Q: How long do androgens bind to the AR for?

A: The binding duration itself can range from seconds to hours. However, the overall signaling effects can persist for longer periods due to the downstream effects of gene activation.


Q: You said that the overall signaling effects can persist for longer periods due to the downstream effects of gene activation. how long roughly in days?

A: The duration for which the signaling effects of androgen-AR binding persist can vary widely depending on the specific genes being activated, the cell type, and the overall physiological context. In some cases, the effects of androgen signaling can be relatively short-lived, lasting hours to a day, while in other cases, the effects can be more sustained, lasting several days to even weeks.

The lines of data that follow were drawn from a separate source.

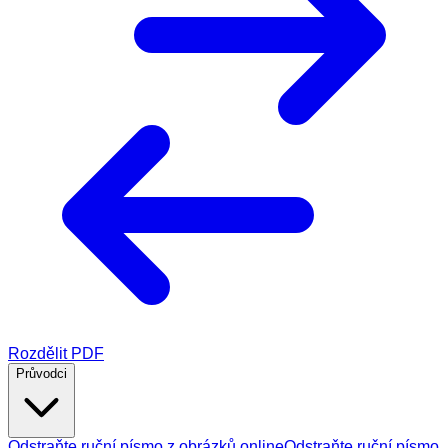
Rozdělit PDF
Průvodci
Odstraňte ruční písmo z obrázků online
Odstraňte ruční písmo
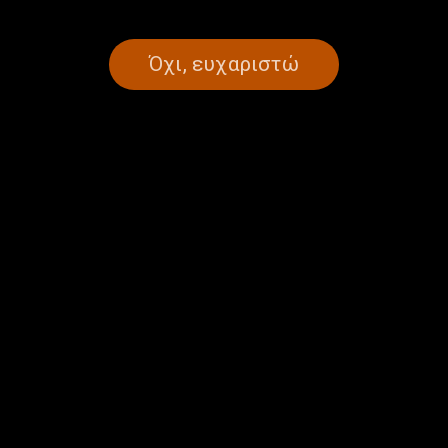
Όχι, ευχαριστώ
ΣΕΛΙΔΑ 1ΑΠΟ 1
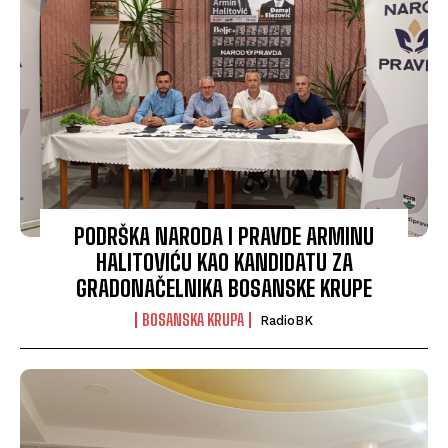
PODRŠKA NARODA I PRAVDE ARMINU
HALITOVIĆU KAO KANDIDATU ZA
GRADONAČELNIKA BOSANSKE KRUPE
BOSANSKA KRUPA
RadioBK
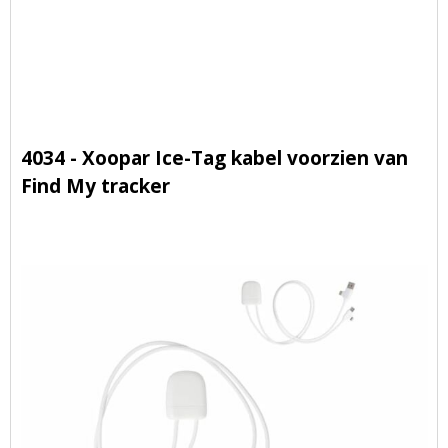
4034 - Xoopar Ice-Tag kabel voorzien van
Find My tracker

For example, in the context of muscle growth and protein synthesis, the effects of androgen signaling can be relatively rapid, leading to increased protein synthesis within hours of activation. However, the long-term effects on muscle growth, tissue remodeling, and other physiological changes can extend over a period of days to weeks.

In the context of gene expression changes, certain genes may show transient upregulation in response to androgen signaling, while others may exhibit longer-lasting changes that persist for days. The exact duration of these effects will depend on factors like the stability of the activated gene products, the presence of feedback mechanisms, and other regulatory processes.